Junge Unternehmen verdrängen etablierte Anbieter vom Markt. Dieser Erfolg stellt traditionelle betriebswirtschaftliche Prämissen wie z. B. „Größe als Wettbewerbsvorteil“ (Economy of scales) zusehends in Frage, da sich die Transaktionskosten in vielen Bereichen, insbesondere in der Kommunikation massiv reduzieren (z. B. Webshop statt physische Outlets, E-Mail statt Brief, etc.). Dadurch wird es erstmals möglich, dass viele Einzelne dezentral das gleiche erreichen können, wie große, hierarchisch zentral organisierte Unternehmen. Es findet eine Fragmentierung der Economies of Scale in der „Community“ statt.

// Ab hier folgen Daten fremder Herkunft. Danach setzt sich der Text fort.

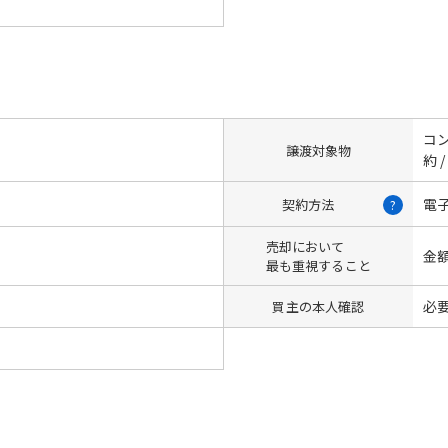
コン
譲渡対象物
約 
電
契約方法
?
売却において
金
最も重視すること
必
買主の本人確認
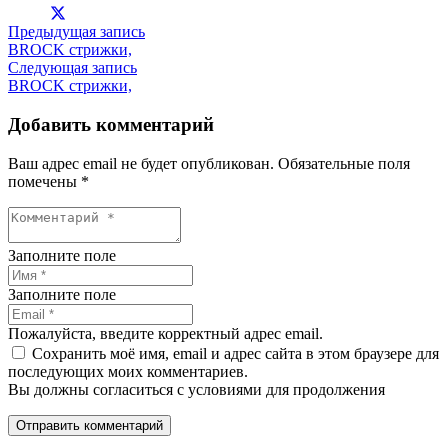
Предыдущая запись
BROCK стрижки,
Следующая запись
BROCK стрижки,
Добавить комментарий
Ваш адрес email не будет опубликован.
Обязательные поля
помечены
*
Заполните поле
Заполните поле
Пожалуйста, введите корректный адрес email.
Сохранить моё имя, email и адрес сайта в этом браузере для
последующих моих комментариев.
Вы должны согласиться с условиями для продолжения
Отправить комментарий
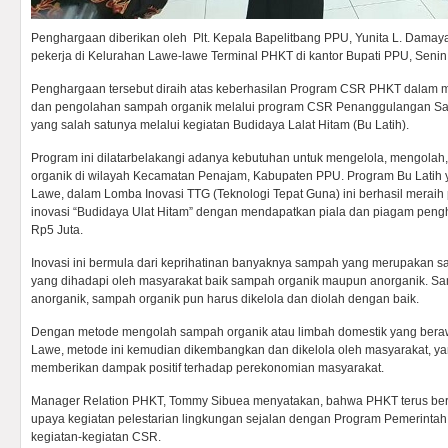
Penghargaan diberikan oleh Plt. Kepala Bapelitbang PPU, Yunita L. Damaya
pekerja di Kelurahan Lawe-lawe Terminal PHKT di kantor Bupati PPU, Senin
Penghargaan tersebut diraih atas keberhasilan Program CSR PHKT dalam m
dan pengolahan sampah organik melalui program CSR Penanggulangan Sa
yang salah satunya melalui kegiatan Budidaya Lalat Hitam (Bu Latih).
Program ini dilatarbelakangi adanya kebutuhan untuk mengelola, mengola
organik di wilayah Kecamatan Penajam, Kabupaten PPU. Program Bu Latih 
Lawe, dalam Lomba Inovasi TTG (Teknologi Tepat Guna) ini berhasil merai
inovasi “Budidaya Ulat Hitam” dengan mendapatkan piala dan piagam pen
Rp5 Juta.
Inovasi ini bermula dari keprihatinan banyaknya sampah yang merupakan 
yang dihadapi oleh masyarakat baik sampah organik maupun anorganik. 
anorganik, sampah organik pun harus dikelola dan diolah dengan baik.
Dengan metode mengolah sampah organik atau limbah domestik yang berawa
Lawe, metode ini kemudian dikembangkan dan dikelola oleh masyarakat, ya
memberikan dampak positif terhadap perekonomian masyarakat.
Manager Relation PHKT, Tommy Sibuea menyatakan, bahwa PHKT terus be
upaya kegiatan pelestarian lingkungan sejalan dengan Program Pemerintah 
kegiatan-kegiatan CSR.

Für das Controlling bedeutet die fortschreitende Digitalisierung und totale Vernetzung, dass die Bereiche Strategie, Geschäftsmodell und Innovation an Stellenwert gewinnen und stärker im Aufgabengebiet der Controller verankert werden müssen. Gleichzeitig dürfen Controller bestehenden Prämissen nicht als gegeben ansehen, sondern immer häufiger auf ihre Gültigkeit hinterfragen.

Die Controllinginstrumente sind heute konzeptionell ausgreift und mannigfaltig vorhanden. Jedoch werden sich durch Industrie 4.0 bzw. die digitale Transformation im Bereich der Datenverfügbarkeit und Datenanalyse signifikante Veränderungen ergeben. Durch die Digitalisierung und totale Vernetzung erleben wir bereits heute eine Explosion der Datenmengen, die sich durch Milliarden intelligenter Maschinen bzw. Produkte noch rasanter erhöhen und zu Big Data führen wird. In einem Umfeld, in dem Daten durch vernetzte „Dinge“ permanent global und zum Großteil automatisiert entstehen und verteilt gespeichert werden, ist die Gefahr von Datenfriedhöfen, die niemand überblicken und analysieren kann, groß. Es ist offensichtlich, dass für Controller die Definition des Datenmodells sowie die Strukturierung und Plausibilisierung der verfügbaren Daten oder auch Datenschutzaspekte wichtige zukünftige Aufgaben werden. Das White Paper des Internationalen Controller Vereins zum Thema Big Data beschreibt diese Auswirkungen im Detail. Ganz konkret werden Controller in ihrer Informationsversorgungsfunktion vor der Herausforderung stehen, immer größere Datenmengen durch neue Formen der Visualisierung in aussagekräftige Steuerungsinformationen überzuführen, um den drohenden Information Overload der Führungskräfte zu vermeiden. Controller werden in Zukunft in ihren Berichten Tabellen reduzieren und durch geeignete grafische Darstellungen oder Text ersetzen müssen, weil diese eine Informationsverdichtung ermöglichen und somit auch für kleinere Displays von Tablets über Smartphones bis zur Apple Watch geeignet sind.

In der unmittelbaren Zukunft sind Controller gut beraten, sich der betriebswirtschaftlichen und strategischen Komponente von Industrie 4.0 aktiv anzunehmen und die Aktivitäten des Unternehmens vom technisch Machbaren zum betriebswirtschaftlich Sinnvollen proaktiv zu lenken.